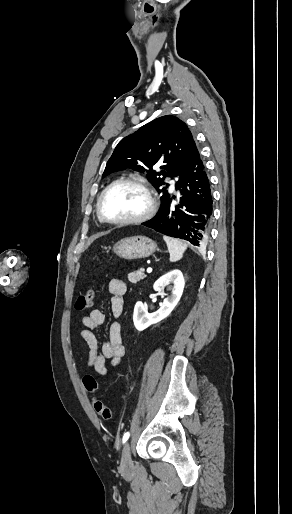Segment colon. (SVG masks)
Listing matches in <instances>:
<instances>
[{
	"label": "colon",
	"mask_w": 292,
	"mask_h": 514,
	"mask_svg": "<svg viewBox=\"0 0 292 514\" xmlns=\"http://www.w3.org/2000/svg\"><path fill=\"white\" fill-rule=\"evenodd\" d=\"M94 297V288L88 287L80 294L77 299V310L84 311L89 309L93 305ZM83 383L85 388L88 389V393L90 395H95L97 393V382L90 373H85L83 375ZM94 408L105 419H109L112 416L111 409L107 405L103 404L100 400H96L94 402Z\"/></svg>",
	"instance_id": "obj_1"
}]
</instances>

:::

Pictures stay out, and every line of the records is transcribed exactly.

**Answer to this exercise**
Segment colon. (SVG masks)
Listing matches in <instances>:
<instances>
[{
	"label": "colon",
	"mask_w": 292,
	"mask_h": 514,
	"mask_svg": "<svg viewBox=\"0 0 292 514\" xmlns=\"http://www.w3.org/2000/svg\"><path fill=\"white\" fill-rule=\"evenodd\" d=\"M94 297V288L88 287L80 294L77 299V310L84 311L89 309L93 305ZM83 383L85 388L88 389V393L90 395H95L97 393V382L90 373H85L83 375ZM94 408L105 419H109L112 416L111 409L107 405L103 404L100 400H96L94 402Z\"/></svg>",
	"instance_id": "obj_1"
}]
</instances>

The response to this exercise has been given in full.